The present study reveals that high family support, good communication in the family, parental engagements and school-related parental support have a preventive effect on the HRBs of young people in Bulgaria. This evidence-based approach delineating family support as a crucial determinant of adolescents’ health behaviours, reducing the effect of material status inequalities, provides solid arguments for increasing family support programs as a means to promote healthy lifestyles among young people. The results from the statistical analysis and the overview of intervention programs targeting adolescent health demonstrate that the family support component has been underestimated in research and practice. Child-Parent-Teacher communication is underestimated in the national context as an effective means to support adolescents’ health and wellbeing. More active parents’ inclusion in the extra-class activities during their childrens’ adolescence is needed in order to provide better partnerships between parents, teachers and students concerning health promotion. Development of more services for parent counselling is of crucial importance for effective promotion of healthy lifestyles of young people in Bulgaria.

Кey points

Family environment plays a crucial role in adolescents’ HRBs – family support significantly reduces the negative effect of socio-economic inequalities between families and has a protective effect on young people’s health and wellbeing.
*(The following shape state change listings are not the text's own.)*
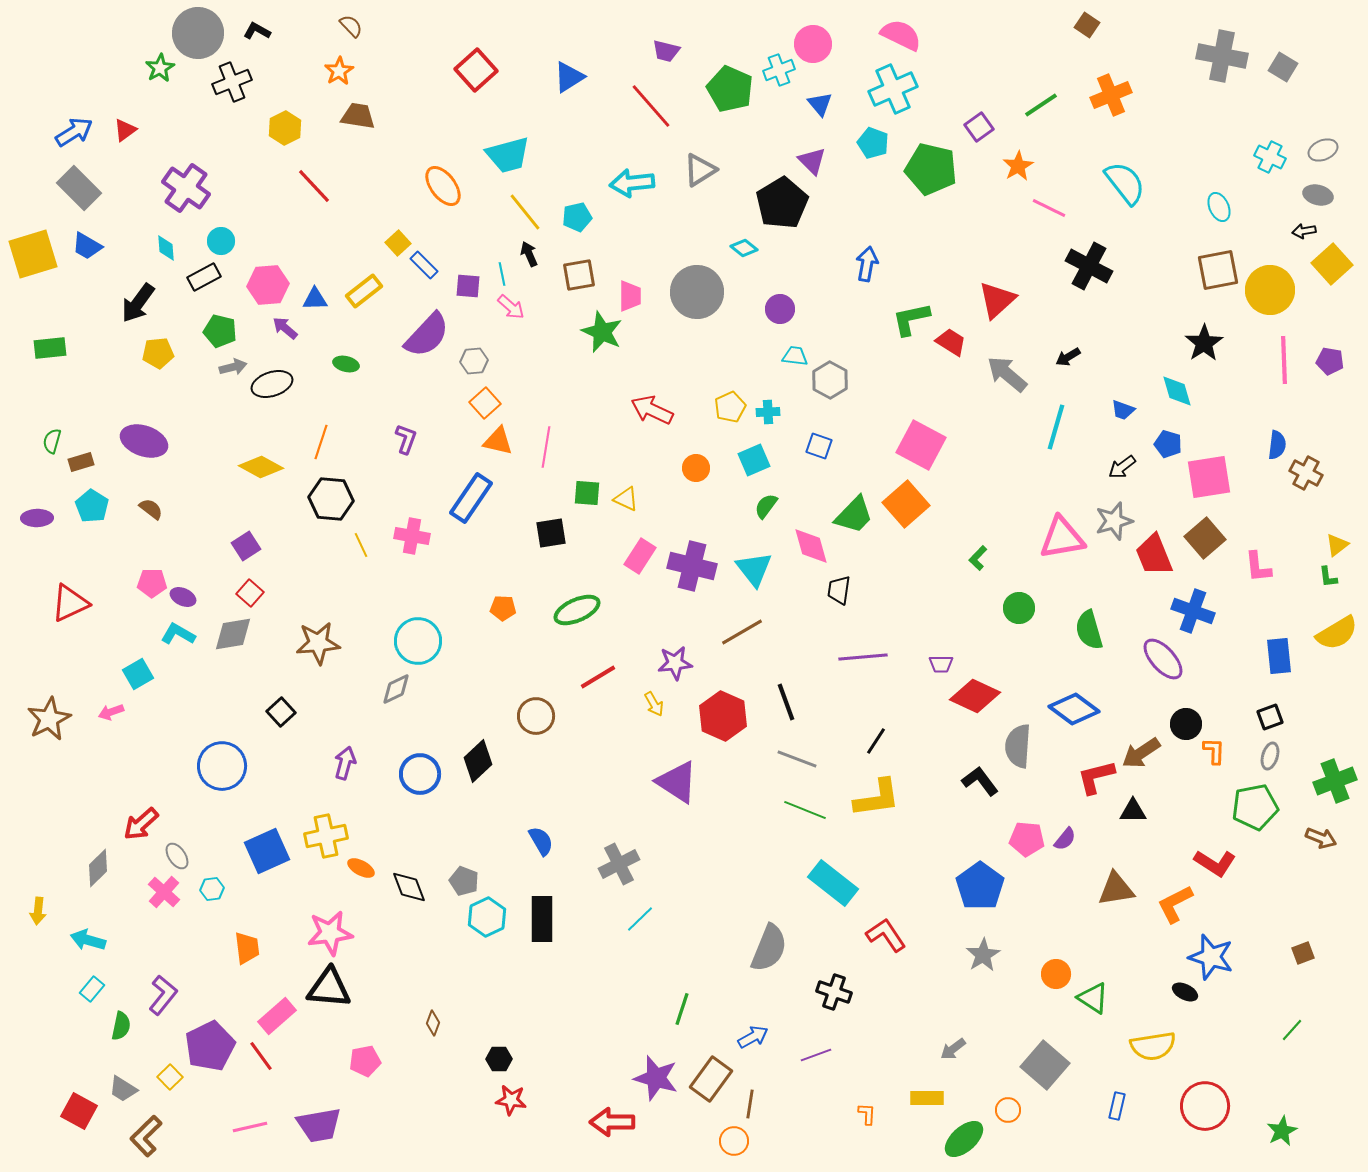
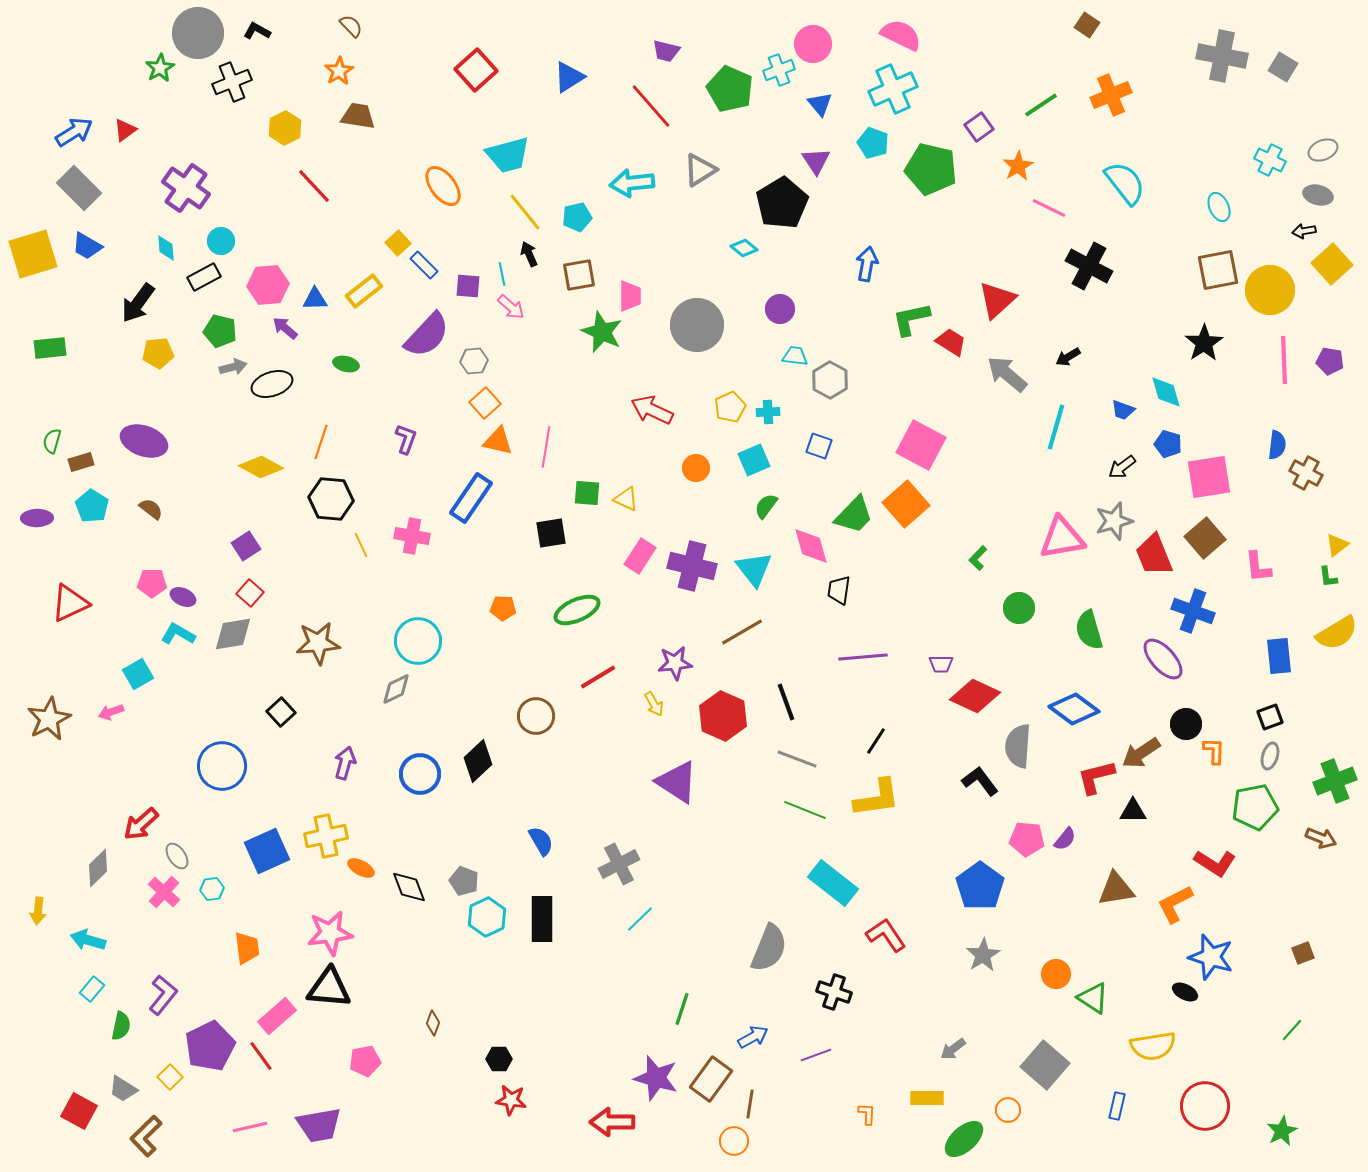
cyan cross at (1270, 157): moved 3 px down
purple triangle at (812, 161): moved 4 px right; rotated 12 degrees clockwise
gray circle at (697, 292): moved 33 px down
cyan diamond at (1177, 391): moved 11 px left, 1 px down
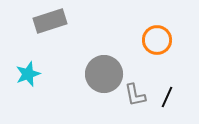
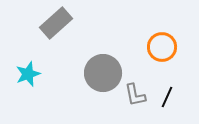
gray rectangle: moved 6 px right, 2 px down; rotated 24 degrees counterclockwise
orange circle: moved 5 px right, 7 px down
gray circle: moved 1 px left, 1 px up
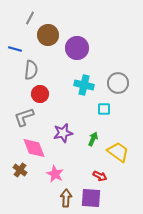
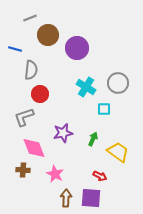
gray line: rotated 40 degrees clockwise
cyan cross: moved 2 px right, 2 px down; rotated 18 degrees clockwise
brown cross: moved 3 px right; rotated 32 degrees counterclockwise
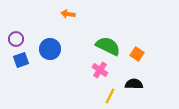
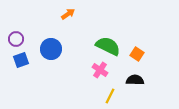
orange arrow: rotated 136 degrees clockwise
blue circle: moved 1 px right
black semicircle: moved 1 px right, 4 px up
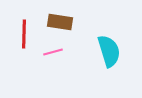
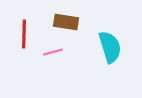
brown rectangle: moved 6 px right
cyan semicircle: moved 1 px right, 4 px up
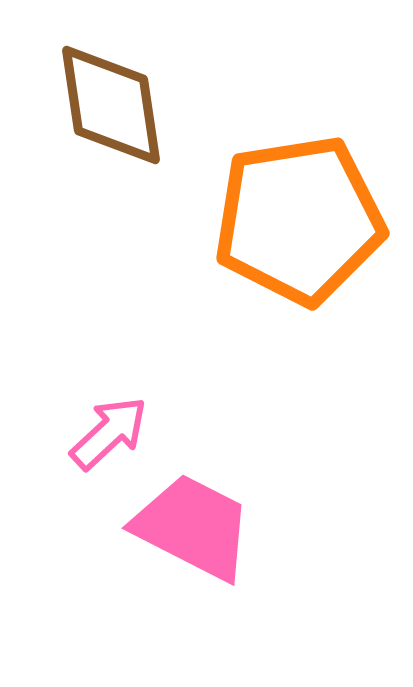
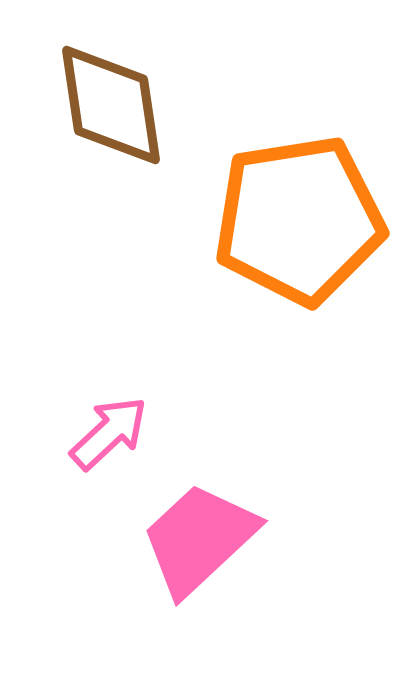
pink trapezoid: moved 6 px right, 12 px down; rotated 70 degrees counterclockwise
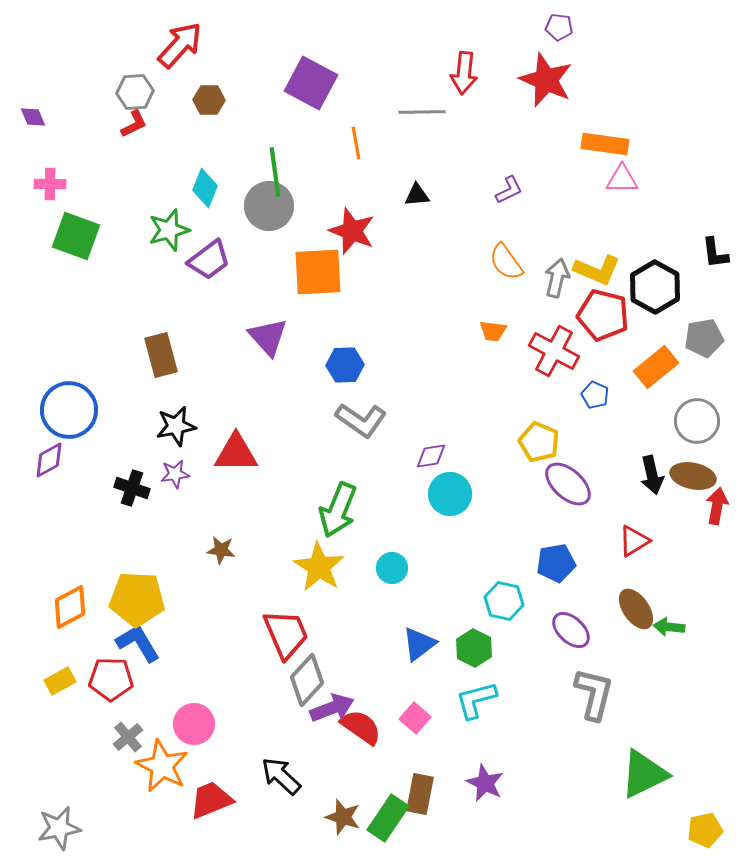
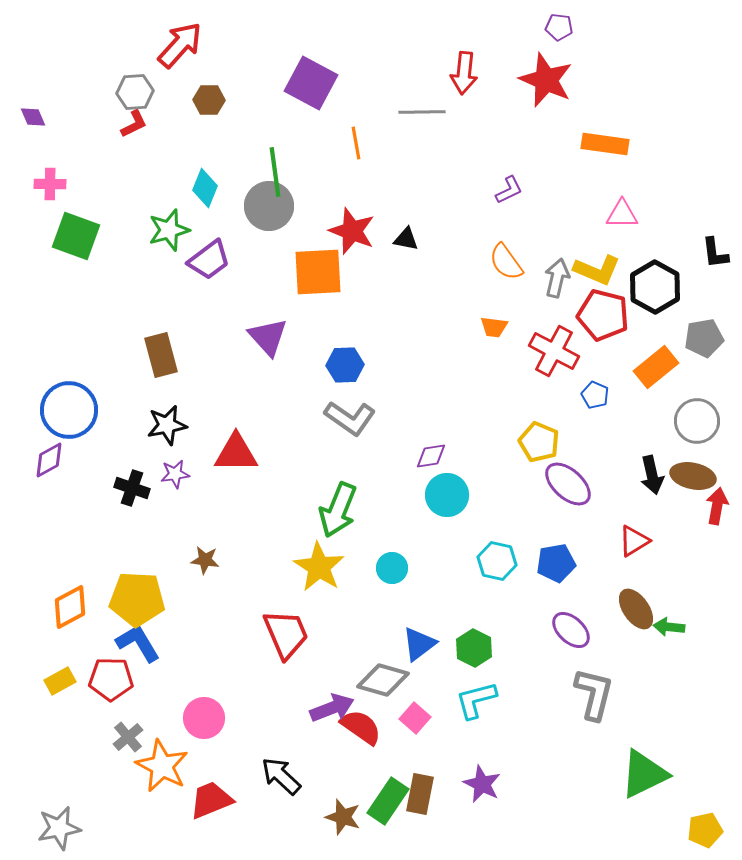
pink triangle at (622, 179): moved 35 px down
black triangle at (417, 195): moved 11 px left, 44 px down; rotated 16 degrees clockwise
orange trapezoid at (493, 331): moved 1 px right, 4 px up
gray L-shape at (361, 420): moved 11 px left, 2 px up
black star at (176, 426): moved 9 px left, 1 px up
cyan circle at (450, 494): moved 3 px left, 1 px down
brown star at (221, 550): moved 16 px left, 10 px down
cyan hexagon at (504, 601): moved 7 px left, 40 px up
gray diamond at (307, 680): moved 76 px right; rotated 63 degrees clockwise
pink circle at (194, 724): moved 10 px right, 6 px up
purple star at (485, 783): moved 3 px left, 1 px down
green rectangle at (388, 818): moved 17 px up
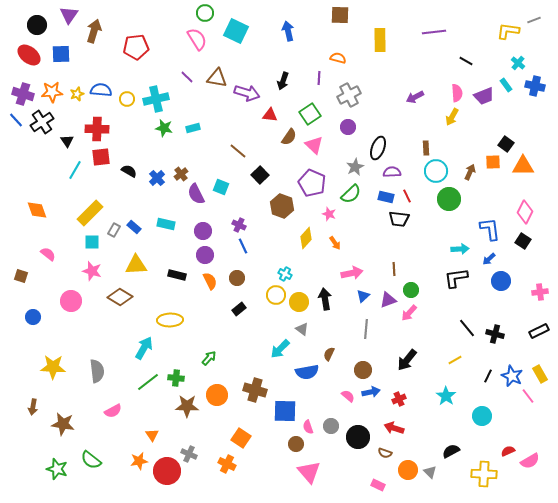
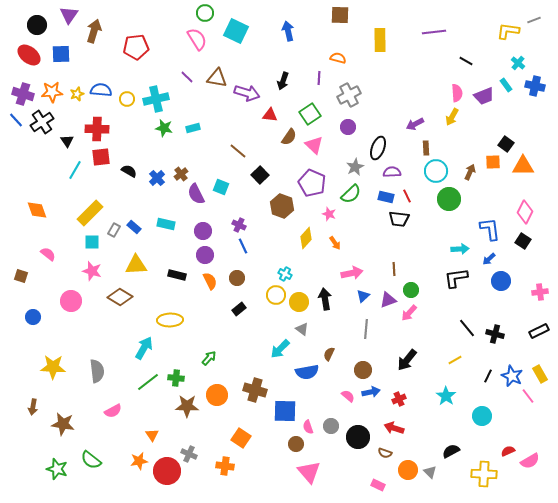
purple arrow at (415, 97): moved 27 px down
orange cross at (227, 464): moved 2 px left, 2 px down; rotated 18 degrees counterclockwise
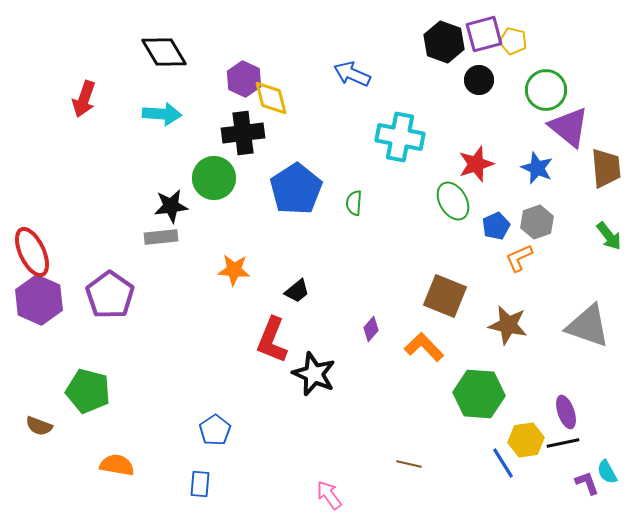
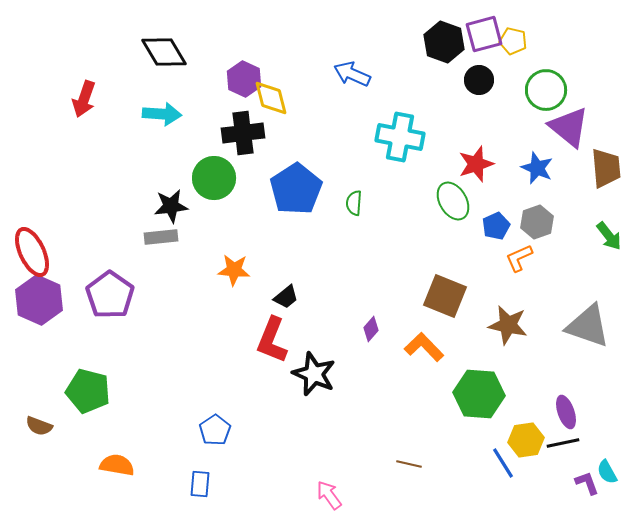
black trapezoid at (297, 291): moved 11 px left, 6 px down
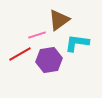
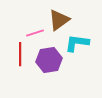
pink line: moved 2 px left, 2 px up
red line: rotated 60 degrees counterclockwise
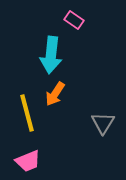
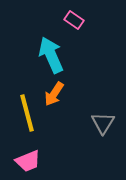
cyan arrow: rotated 150 degrees clockwise
orange arrow: moved 1 px left
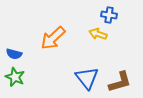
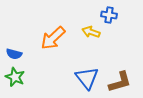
yellow arrow: moved 7 px left, 2 px up
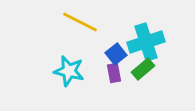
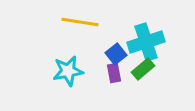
yellow line: rotated 18 degrees counterclockwise
cyan star: moved 1 px left; rotated 24 degrees counterclockwise
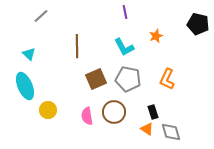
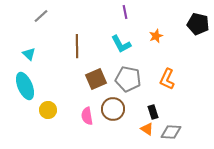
cyan L-shape: moved 3 px left, 3 px up
brown circle: moved 1 px left, 3 px up
gray diamond: rotated 70 degrees counterclockwise
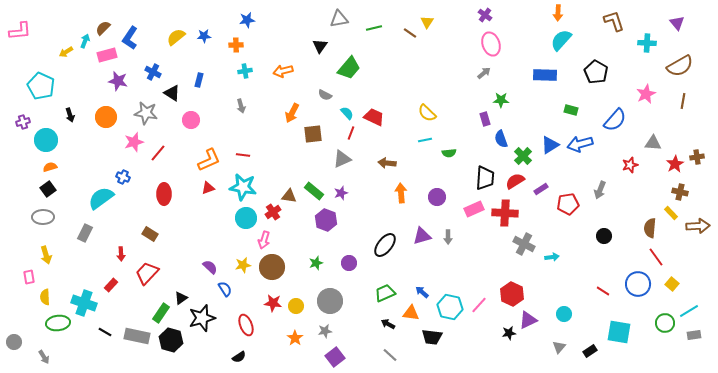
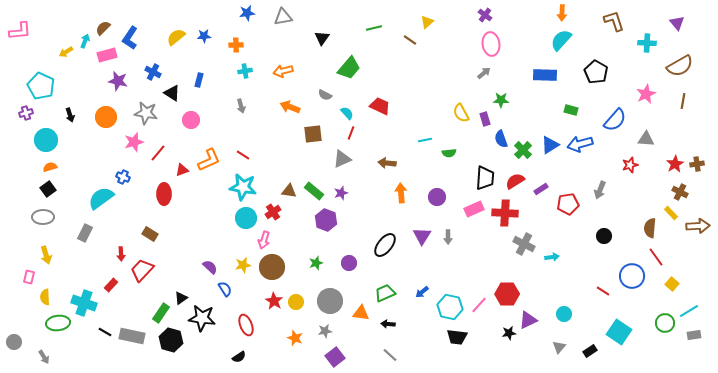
orange arrow at (558, 13): moved 4 px right
gray triangle at (339, 19): moved 56 px left, 2 px up
blue star at (247, 20): moved 7 px up
yellow triangle at (427, 22): rotated 16 degrees clockwise
brown line at (410, 33): moved 7 px down
pink ellipse at (491, 44): rotated 10 degrees clockwise
black triangle at (320, 46): moved 2 px right, 8 px up
orange arrow at (292, 113): moved 2 px left, 6 px up; rotated 84 degrees clockwise
yellow semicircle at (427, 113): moved 34 px right; rotated 18 degrees clockwise
red trapezoid at (374, 117): moved 6 px right, 11 px up
purple cross at (23, 122): moved 3 px right, 9 px up
gray triangle at (653, 143): moved 7 px left, 4 px up
red line at (243, 155): rotated 24 degrees clockwise
green cross at (523, 156): moved 6 px up
brown cross at (697, 157): moved 7 px down
red triangle at (208, 188): moved 26 px left, 18 px up
brown cross at (680, 192): rotated 14 degrees clockwise
brown triangle at (289, 196): moved 5 px up
purple triangle at (422, 236): rotated 42 degrees counterclockwise
red trapezoid at (147, 273): moved 5 px left, 3 px up
pink rectangle at (29, 277): rotated 24 degrees clockwise
blue circle at (638, 284): moved 6 px left, 8 px up
blue arrow at (422, 292): rotated 80 degrees counterclockwise
red hexagon at (512, 294): moved 5 px left; rotated 25 degrees counterclockwise
red star at (273, 303): moved 1 px right, 2 px up; rotated 24 degrees clockwise
yellow circle at (296, 306): moved 4 px up
orange triangle at (411, 313): moved 50 px left
black star at (202, 318): rotated 24 degrees clockwise
black arrow at (388, 324): rotated 24 degrees counterclockwise
cyan square at (619, 332): rotated 25 degrees clockwise
gray rectangle at (137, 336): moved 5 px left
black trapezoid at (432, 337): moved 25 px right
orange star at (295, 338): rotated 14 degrees counterclockwise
Good communication in families and school-related parental monitoring are positive factors for prevention of adolescents’ unhealthy behaviours.

• Family support programs are needed for healthier family functioning as a means to reduce adolescent health risk behaviours and to alleviate the negative effect of material status inequalities.

Using and multiplying parents’ capacities in school activities related to health promotion is a valuable way to strengthen life skills education for young people.